We are committing $55 million in the State of U.P. [over the next three to five years]. And we're going to work on a Memorandum of Understanding with the government. It was one of the things that came out of that meeting.

I asked Bill Gates about some questions that came up from the Lancet articles. You must have read that research reported in Lancet , which while praising the work of the Foundation said that the money could have been used better, that there were certain imbalances in its flow or in its distribution. There was criticism of what they called disproportionate allocations, to GAVI perhaps. Would you like to tell us what you think of this?

Yes. We are very interested in GAVI as an institution, the Global Alliance for Vaccine Immunisation. So we put our original investment in: it was $750 million over five years. And we felt so good about that investment that we came back and put another $750 million investment over ten years.

You know the great thing about GAVI is that it has this focus on two things. One is raising the immunisation rate around the world. And with that it means a decrease in the lead-time when we get a new vaccine in the U.K. or the U.S. or Japan, getting that out to the developing world. The other focus is that we work with pharma and biotech to come up with new vaccines specifically focussed on the developing world.

There's a new one out around rotavirus, which is a diarrhoeal disease, one of the biggest killers of children. There's another new vaccine coming out for pneumococcus, which is pneumonia disease; it kills thousands of children in India. Those are two new vaccines GAVI will help get out in the countries. That's the big mechanism we use, GAVI, so we really believe in it.

The last question really is on the future of your Foundation. It's astonishing, the scale of your gifting and your actual work. As though this were not enough, Warren Buffett has augmented it. Could you tell us what this means, what the terms mean?

Bill and I were thrilled when Warren made that gift to the Foundation. What it allowed us to do is: we already were deep into this Global Health work. We'd already started doing things in Global Development, which were things like agriculture. Once people are living a healthy life, helping them have some means of lifting themselves out of poverty. So the agricultural work and the financial services for the poor work and some of the work in clean, modern sanitation, we'd started to do some pilots and experiments. When Warren's money came along, it really allowed us to start to scale that up. Because we'd always wanted to take our health work and do development around that as well. It's not really enough to help somebody live a healthy life. You want to help them lift themselves out of poverty. Warren's money allowed us to accelerate this group we call Global Development. It's absolutely fantastic.
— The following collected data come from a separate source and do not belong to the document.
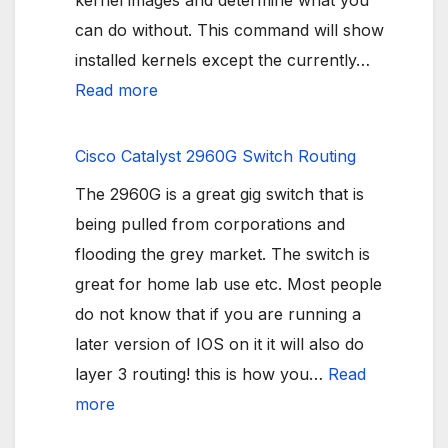
kernel images and determine what you
can do without. This command will show
installed kernels except the currently…
:
Read more
Ubuntu
Boot
Cisco Catalyst 2960G Switch Routing
partition
The 2960G is a great gig switch that is
Full
being pulled from corporations and
flooding the grey market. The switch is
great for home lab use etc. Most people
do not know that if you are running a
later version of IOS on it it will also do
layer 3 routing! this is how you…
Read
:
more
Cisco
We, like Warren, completely want to take the resources that we have from Microsoft and his Berkshire Gift and spend that basically on the problems of our lifetime. None of the three of us thinks there's a crystal ball that says 500 years from now…

You are not looking to immortality?

We are not looking to immortality, none of the three of us! So Bill and I have made a commitment that 50 years after the last of the two of us has died — I'm pointing to myself because I'm younger but you never know — all our money would have been given away.

Having that premise, knowing that about Warren's gift, gets us to accelerate the work and makes us measure very, very carefully: ‘Is this another place we want to invest?' If you think there's some pressure in giving your own money away, believe me, giving out somebody else's money makes you really want to focus on ‘Are we getting the results?' And it's helped us think through the measurement and the evaluation as we go along.